**WHAT IS REQUIRED**.
Each line containing the string "кошек" should be copied out of the entries.

***** EXTRACTED DATA *****

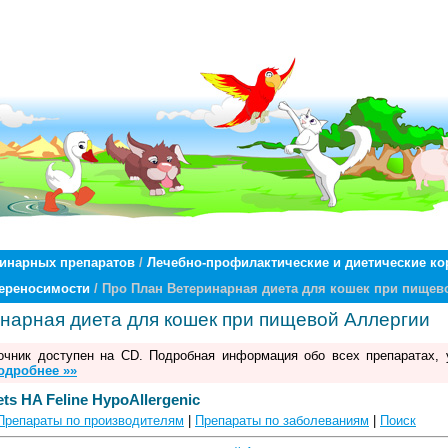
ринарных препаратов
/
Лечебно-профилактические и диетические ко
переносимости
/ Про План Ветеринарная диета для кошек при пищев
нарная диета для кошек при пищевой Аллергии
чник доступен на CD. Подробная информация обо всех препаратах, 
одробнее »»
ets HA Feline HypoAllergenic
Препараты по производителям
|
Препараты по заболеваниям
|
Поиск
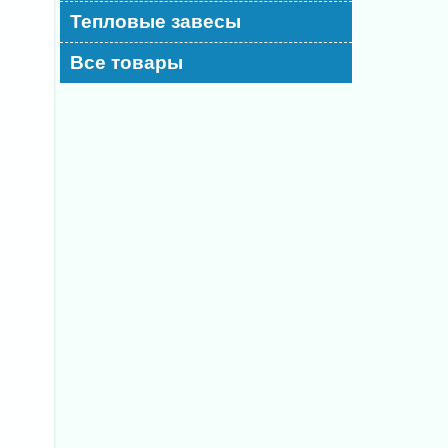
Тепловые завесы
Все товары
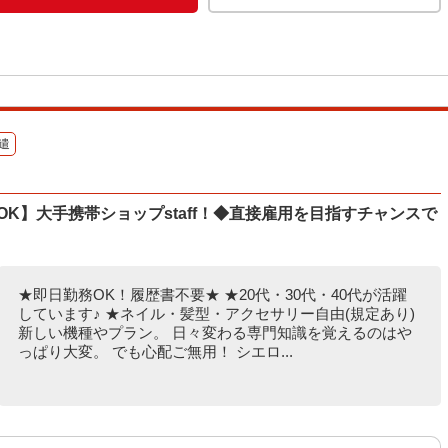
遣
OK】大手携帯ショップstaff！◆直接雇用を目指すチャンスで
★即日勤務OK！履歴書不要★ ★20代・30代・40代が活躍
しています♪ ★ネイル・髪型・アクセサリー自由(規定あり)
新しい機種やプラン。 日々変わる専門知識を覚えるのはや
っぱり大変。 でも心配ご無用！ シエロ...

*****
***** EXTRACTED DATA *****

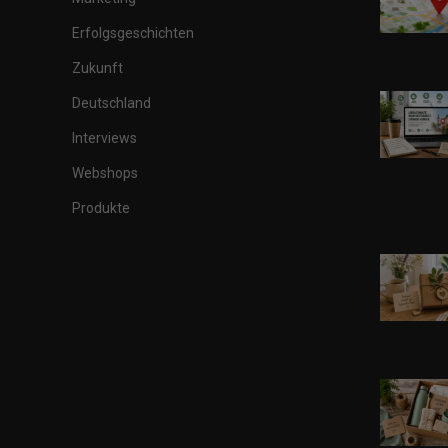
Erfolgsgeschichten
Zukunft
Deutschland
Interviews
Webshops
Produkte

*****
***** EXTRACTED DATA *****

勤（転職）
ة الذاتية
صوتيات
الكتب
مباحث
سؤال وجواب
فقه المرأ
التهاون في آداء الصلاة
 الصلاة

*****

**EXPECTED ANSWER**.
/ Про План Ветеринарная диета для кошек при пищев
нарная диета для кошек при пищевой Аллергии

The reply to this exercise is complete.